Data supplied Block Start

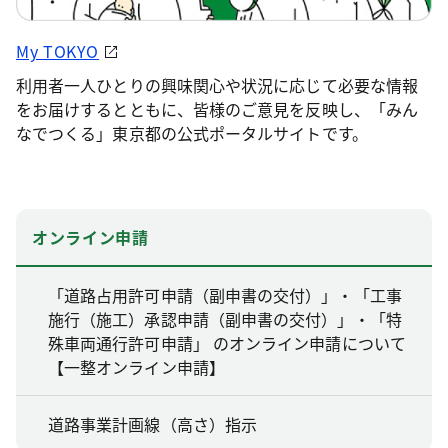
My TOKYO
利用者一人ひとりの興味関心や状況に応じて必要な情報
をお届けするとともに、皆様のご意見を反映し、「みん
なでつくる」東京都の公式ポータルサイトです。
オンライン申請
「道路占用許可申請（副申書の交付）」・「工事
施行（施工）承認申請（副申書の交付）」・「特
殊車両通行許可申請」 のオンライン申請について
【一整オンライン申請】
道路事業計画線（高さ）指示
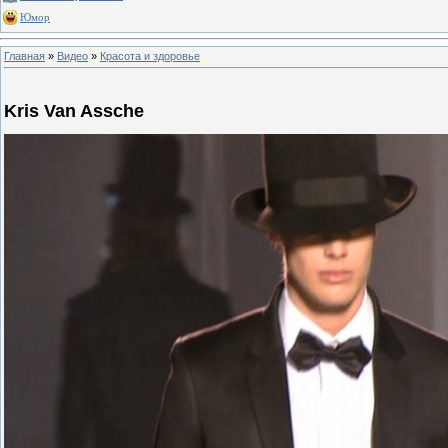
Юмор
Главная
»
Видео
»
Красота и здоровье
Kris Van Assche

Data supplied Block End

**Assignment:** Nothing but the lines from the one holding "道路事業計画線（高さ）指示" through the last line of the entries should be written out, exactly and inclusively, minus the pictures.

**Solution to this exercise:**
道路事業計画線（高さ）指示
Юмор
Главная
»
Видео
»
Красота и здоровье
Kris Van Assche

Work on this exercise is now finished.